(Items from a dataset)
---------------
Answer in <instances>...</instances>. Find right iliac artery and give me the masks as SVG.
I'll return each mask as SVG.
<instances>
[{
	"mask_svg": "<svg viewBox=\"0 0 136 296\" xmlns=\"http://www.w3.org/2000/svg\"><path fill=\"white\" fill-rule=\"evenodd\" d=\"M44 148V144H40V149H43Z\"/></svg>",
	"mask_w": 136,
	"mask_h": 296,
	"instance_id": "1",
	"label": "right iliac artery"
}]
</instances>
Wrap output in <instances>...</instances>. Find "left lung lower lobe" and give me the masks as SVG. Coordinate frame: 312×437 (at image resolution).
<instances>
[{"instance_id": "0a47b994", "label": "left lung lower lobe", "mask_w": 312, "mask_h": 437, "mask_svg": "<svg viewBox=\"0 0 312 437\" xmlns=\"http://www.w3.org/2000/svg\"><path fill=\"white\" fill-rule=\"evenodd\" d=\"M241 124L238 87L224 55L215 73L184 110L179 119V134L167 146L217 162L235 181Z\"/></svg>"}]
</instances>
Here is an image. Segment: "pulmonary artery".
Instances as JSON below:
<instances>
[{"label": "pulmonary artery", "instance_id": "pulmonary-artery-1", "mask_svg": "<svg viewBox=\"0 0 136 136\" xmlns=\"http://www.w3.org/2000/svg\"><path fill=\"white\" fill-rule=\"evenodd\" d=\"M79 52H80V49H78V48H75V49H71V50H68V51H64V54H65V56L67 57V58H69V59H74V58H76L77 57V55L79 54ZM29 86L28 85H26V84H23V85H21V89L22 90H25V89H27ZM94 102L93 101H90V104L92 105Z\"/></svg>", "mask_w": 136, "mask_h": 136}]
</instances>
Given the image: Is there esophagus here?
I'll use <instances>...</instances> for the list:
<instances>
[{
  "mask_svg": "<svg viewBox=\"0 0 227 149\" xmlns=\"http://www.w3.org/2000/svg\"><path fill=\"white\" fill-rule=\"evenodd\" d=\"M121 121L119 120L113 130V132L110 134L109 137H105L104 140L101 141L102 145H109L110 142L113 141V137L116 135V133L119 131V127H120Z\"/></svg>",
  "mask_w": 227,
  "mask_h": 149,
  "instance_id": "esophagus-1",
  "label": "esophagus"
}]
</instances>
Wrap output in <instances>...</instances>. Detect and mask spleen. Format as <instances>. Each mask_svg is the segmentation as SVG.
---------------
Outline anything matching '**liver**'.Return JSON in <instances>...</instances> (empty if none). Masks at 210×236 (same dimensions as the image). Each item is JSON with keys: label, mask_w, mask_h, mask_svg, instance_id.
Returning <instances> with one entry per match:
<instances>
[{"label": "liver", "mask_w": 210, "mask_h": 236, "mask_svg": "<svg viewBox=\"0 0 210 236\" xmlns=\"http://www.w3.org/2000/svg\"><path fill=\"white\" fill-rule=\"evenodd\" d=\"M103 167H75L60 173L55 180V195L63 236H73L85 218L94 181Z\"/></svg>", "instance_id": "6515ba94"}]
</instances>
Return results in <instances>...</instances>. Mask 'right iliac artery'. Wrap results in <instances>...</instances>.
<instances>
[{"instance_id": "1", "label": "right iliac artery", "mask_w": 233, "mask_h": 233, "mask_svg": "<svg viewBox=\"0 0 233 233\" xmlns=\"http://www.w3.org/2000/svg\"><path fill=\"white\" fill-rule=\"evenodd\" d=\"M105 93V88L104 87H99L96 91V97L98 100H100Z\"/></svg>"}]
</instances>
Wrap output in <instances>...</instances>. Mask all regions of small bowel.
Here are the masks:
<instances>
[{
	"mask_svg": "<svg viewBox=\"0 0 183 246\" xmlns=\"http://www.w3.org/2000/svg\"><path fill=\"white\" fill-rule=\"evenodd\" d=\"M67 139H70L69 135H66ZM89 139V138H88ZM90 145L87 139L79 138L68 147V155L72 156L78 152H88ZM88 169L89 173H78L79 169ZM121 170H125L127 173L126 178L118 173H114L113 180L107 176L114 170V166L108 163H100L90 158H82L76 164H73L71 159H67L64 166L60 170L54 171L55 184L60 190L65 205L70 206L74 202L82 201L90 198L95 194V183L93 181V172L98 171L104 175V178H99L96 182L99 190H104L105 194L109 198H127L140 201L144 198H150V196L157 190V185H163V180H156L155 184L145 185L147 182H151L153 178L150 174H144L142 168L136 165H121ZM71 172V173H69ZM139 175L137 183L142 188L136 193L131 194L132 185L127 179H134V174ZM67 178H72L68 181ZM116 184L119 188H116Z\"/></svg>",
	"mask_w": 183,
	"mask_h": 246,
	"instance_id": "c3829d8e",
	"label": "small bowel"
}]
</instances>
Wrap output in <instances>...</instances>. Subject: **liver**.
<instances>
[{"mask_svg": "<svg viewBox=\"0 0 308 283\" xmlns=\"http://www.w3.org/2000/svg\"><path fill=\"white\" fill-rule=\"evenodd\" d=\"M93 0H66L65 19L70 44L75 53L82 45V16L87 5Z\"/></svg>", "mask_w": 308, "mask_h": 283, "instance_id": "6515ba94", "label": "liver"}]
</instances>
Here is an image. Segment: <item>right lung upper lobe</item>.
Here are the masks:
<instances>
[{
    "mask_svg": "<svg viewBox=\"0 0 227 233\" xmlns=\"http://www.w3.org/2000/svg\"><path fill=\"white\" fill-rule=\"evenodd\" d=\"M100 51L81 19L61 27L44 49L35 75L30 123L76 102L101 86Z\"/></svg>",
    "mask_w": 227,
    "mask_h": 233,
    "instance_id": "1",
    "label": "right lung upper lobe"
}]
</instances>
---------------
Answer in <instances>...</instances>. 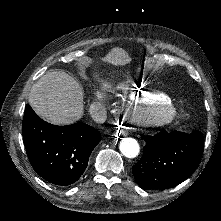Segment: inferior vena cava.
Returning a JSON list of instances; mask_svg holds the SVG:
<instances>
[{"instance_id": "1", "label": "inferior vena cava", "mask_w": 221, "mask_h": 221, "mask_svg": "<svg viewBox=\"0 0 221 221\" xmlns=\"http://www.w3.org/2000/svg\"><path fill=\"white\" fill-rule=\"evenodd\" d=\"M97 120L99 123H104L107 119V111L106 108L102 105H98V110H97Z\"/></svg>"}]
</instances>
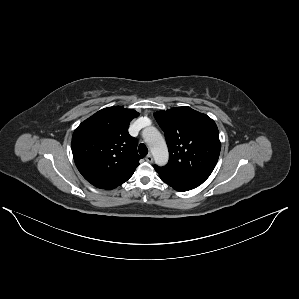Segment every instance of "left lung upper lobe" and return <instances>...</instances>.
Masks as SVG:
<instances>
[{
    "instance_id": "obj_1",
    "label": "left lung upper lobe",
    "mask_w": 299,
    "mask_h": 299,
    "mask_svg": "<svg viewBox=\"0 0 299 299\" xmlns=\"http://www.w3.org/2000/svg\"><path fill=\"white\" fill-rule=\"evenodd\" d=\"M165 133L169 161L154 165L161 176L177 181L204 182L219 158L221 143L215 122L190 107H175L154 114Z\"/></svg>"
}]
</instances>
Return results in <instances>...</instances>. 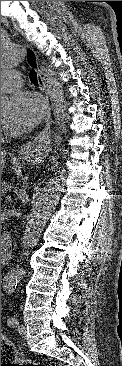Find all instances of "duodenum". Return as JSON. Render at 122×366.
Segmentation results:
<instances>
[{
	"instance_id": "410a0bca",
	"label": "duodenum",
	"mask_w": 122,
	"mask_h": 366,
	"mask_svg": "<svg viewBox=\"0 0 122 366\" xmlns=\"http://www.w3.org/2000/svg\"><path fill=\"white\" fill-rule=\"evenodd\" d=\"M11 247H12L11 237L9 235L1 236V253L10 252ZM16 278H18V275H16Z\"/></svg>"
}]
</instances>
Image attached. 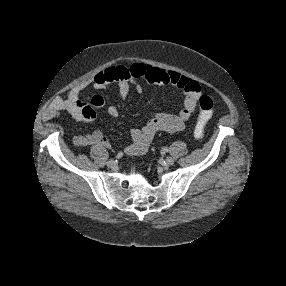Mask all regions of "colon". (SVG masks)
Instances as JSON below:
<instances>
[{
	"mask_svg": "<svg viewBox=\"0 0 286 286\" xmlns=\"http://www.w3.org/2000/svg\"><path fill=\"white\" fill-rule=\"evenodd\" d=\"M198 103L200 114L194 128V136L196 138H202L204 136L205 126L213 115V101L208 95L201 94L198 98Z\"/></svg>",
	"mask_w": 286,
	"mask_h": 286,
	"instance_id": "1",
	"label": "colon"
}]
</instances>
---------------
### Exercise prompt
Give back, exactly as written, the stretch from the line with "Given the image: Is there esophagus here?" through the line with "Wrap output in <instances>...</instances>. Detect", and no other lines from the records above.

### Written solution
Given the image: Is there esophagus here?
I'll use <instances>...</instances> for the list:
<instances>
[{
  "mask_svg": "<svg viewBox=\"0 0 227 149\" xmlns=\"http://www.w3.org/2000/svg\"><path fill=\"white\" fill-rule=\"evenodd\" d=\"M121 121L119 120L113 130V132L110 134L109 137H105L104 140L101 141L102 145H109L110 142L113 141V137L116 135V133L119 131V127H120Z\"/></svg>",
  "mask_w": 227,
  "mask_h": 149,
  "instance_id": "esophagus-1",
  "label": "esophagus"
}]
</instances>
Wrap output in <instances>...</instances>. Detect and mask spleen. Format as <instances>. Each mask_svg is the segmentation as SVG.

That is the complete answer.